ICML2025

Diffusion on Language Model Encodings for Protein Sequence Generation

Viacheslav Meshchaninov, Pavel V. Strashnov, Andrey Shevtsov, Fedor Nikolaev, Nikita Ivanisenko, Olga L. Kardymon, Dmitry P. Vetrov

摘要

Protein design necessitates a profound understanding of the intricate nature of the protein universe. While approaches based on discrete diffusion and autoregression are actively developing in the field of protein sequence generation, continuous diffusion remains underappreciated and underexplored. To address this gap, this research introduces DiMA, a latent diffusion model that leverages Gaussian diffusion on representations derived from protein language models,such as ESM-2 and CHEAP, to generate amino acid sequences.
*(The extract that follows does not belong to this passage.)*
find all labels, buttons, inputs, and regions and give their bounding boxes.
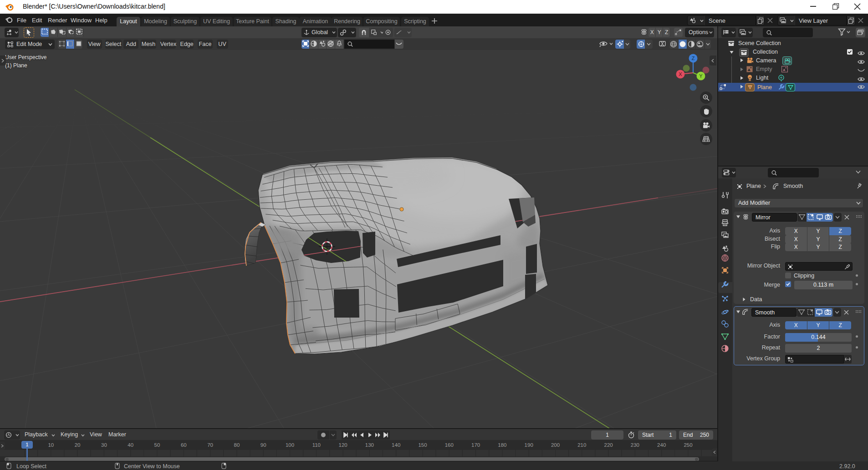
svg-text:X: X — [679, 71, 682, 77]
svg-text:Z: Z — [692, 56, 695, 61]
svg-text:Y: Y — [699, 73, 703, 79]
We quantitatively investigate the impact of various components of the latent diffusion model and protein encoders, revealing their contributions to enhanced protein generation performance. Additionally, we conduct an extensive evaluation of existing methods alongside DiMA using multiple metrics across two protein modalities, covering quality, novelty, diversity, and distribution matching of generated proteins. Our findings demonstrate that DiMA consistently produces novel, high-quality, and diverse protein sequences that accurately reflect the inherent structural and functional diversity of the protein space. Furthermore, we show that the proposed model can be easily adapted to address conditional tasks, such as protein family generation and inpainting. This work advances the field of protein design by providing a robust framework for latent diffusion on various protein representations, facilitating high-quality protein sequence generation.